_Study material_:
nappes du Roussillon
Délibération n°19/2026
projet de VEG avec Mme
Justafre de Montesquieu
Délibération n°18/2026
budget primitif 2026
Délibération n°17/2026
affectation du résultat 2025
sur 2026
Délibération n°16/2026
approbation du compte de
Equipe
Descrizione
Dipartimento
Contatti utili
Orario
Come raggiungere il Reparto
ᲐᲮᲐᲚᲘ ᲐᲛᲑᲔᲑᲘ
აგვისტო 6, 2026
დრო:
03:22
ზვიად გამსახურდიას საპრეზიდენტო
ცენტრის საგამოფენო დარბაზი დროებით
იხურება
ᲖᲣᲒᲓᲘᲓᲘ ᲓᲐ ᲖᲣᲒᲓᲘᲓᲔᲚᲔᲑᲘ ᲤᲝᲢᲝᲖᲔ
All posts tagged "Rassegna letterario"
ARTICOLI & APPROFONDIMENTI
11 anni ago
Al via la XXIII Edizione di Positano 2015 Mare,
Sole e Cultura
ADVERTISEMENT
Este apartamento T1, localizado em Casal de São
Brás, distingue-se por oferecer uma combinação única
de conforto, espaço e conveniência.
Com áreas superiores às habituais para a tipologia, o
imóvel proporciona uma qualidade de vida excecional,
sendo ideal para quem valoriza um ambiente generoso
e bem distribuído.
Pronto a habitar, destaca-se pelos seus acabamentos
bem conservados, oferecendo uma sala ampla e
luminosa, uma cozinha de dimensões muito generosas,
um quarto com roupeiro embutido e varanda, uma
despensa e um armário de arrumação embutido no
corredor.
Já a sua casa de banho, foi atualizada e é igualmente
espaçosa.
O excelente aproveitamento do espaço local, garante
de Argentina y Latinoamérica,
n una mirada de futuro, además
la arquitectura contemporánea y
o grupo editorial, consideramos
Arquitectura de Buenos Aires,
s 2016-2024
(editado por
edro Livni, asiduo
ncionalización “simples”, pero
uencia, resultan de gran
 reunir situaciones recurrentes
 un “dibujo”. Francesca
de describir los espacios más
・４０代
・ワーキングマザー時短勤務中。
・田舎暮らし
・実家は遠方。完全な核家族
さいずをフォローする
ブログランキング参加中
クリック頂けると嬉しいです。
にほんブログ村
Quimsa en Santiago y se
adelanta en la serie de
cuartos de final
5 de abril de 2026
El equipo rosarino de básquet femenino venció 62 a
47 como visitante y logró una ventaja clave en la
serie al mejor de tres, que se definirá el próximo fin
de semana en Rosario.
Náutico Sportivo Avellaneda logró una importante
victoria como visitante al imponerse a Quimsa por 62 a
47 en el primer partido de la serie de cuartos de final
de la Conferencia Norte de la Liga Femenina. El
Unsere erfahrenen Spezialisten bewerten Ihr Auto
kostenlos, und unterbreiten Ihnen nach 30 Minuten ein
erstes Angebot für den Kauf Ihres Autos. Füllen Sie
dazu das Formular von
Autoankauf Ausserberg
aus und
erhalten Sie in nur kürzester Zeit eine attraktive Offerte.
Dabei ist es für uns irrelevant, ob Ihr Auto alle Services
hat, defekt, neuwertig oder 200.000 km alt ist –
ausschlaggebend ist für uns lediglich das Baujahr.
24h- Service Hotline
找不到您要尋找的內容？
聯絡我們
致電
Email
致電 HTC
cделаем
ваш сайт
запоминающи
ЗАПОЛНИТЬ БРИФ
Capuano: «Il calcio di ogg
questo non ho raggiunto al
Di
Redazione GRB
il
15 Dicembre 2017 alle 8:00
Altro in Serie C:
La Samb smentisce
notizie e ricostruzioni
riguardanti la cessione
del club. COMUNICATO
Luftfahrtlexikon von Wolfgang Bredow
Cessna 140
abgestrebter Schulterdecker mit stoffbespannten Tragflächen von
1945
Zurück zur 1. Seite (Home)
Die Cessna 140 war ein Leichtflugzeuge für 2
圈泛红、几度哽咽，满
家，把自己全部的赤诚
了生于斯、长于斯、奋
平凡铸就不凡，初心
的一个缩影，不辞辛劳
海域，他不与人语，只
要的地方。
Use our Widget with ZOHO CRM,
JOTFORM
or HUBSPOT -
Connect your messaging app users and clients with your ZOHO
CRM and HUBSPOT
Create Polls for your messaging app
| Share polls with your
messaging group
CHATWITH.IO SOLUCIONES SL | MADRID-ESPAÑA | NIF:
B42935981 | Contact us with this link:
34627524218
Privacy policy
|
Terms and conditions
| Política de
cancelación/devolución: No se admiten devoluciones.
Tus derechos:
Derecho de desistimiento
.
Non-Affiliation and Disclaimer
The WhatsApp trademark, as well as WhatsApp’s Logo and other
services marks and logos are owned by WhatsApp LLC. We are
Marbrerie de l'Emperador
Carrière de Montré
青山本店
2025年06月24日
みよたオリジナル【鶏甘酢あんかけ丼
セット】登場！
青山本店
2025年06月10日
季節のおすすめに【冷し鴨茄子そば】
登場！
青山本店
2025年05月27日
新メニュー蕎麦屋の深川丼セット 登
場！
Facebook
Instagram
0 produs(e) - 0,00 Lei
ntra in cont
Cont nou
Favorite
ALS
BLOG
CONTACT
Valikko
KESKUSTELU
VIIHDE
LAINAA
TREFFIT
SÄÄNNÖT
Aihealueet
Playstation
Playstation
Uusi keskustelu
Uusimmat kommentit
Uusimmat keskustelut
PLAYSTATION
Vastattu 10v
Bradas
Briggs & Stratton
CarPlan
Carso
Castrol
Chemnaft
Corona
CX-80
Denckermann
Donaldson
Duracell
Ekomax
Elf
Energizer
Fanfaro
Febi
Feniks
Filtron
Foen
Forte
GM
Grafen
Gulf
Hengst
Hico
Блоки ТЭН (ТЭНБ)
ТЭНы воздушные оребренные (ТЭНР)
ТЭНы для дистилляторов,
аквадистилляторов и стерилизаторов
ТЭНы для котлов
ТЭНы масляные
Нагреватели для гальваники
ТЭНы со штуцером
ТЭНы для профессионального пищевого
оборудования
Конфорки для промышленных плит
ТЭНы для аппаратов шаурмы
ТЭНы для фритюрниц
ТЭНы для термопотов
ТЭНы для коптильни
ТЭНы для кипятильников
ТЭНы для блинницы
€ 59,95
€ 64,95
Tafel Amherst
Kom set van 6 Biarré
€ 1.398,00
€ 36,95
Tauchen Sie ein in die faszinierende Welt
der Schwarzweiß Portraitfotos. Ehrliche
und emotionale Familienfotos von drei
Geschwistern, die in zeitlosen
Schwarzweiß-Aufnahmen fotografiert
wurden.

_What you should do_: Print from the line containing "ТЭНы со штуцером" to the last line above, exactly as written.

_Task response_:
ТЭНы со штуцером
ТЭНы для профессионального пищевого
оборудования
Конфорки для промышленных плит
ТЭНы для аппаратов шаурмы
ТЭНы для фритюрниц
ТЭНы для термопотов
ТЭНы для коптильни
ТЭНы для кипятильников
ТЭНы для блинницы
€ 59,95
€ 64,95
Tafel Amherst
Kom set van 6 Biarré
€ 1.398,00
€ 36,95
Tauchen Sie ein in die faszinierende Welt
der Schwarzweiß Portraitfotos. Ehrliche
und emotionale Familienfotos von drei
Geschwistern, die in zeitlosen
Schwarzweiß-Aufnahmen fotografiert
wurden.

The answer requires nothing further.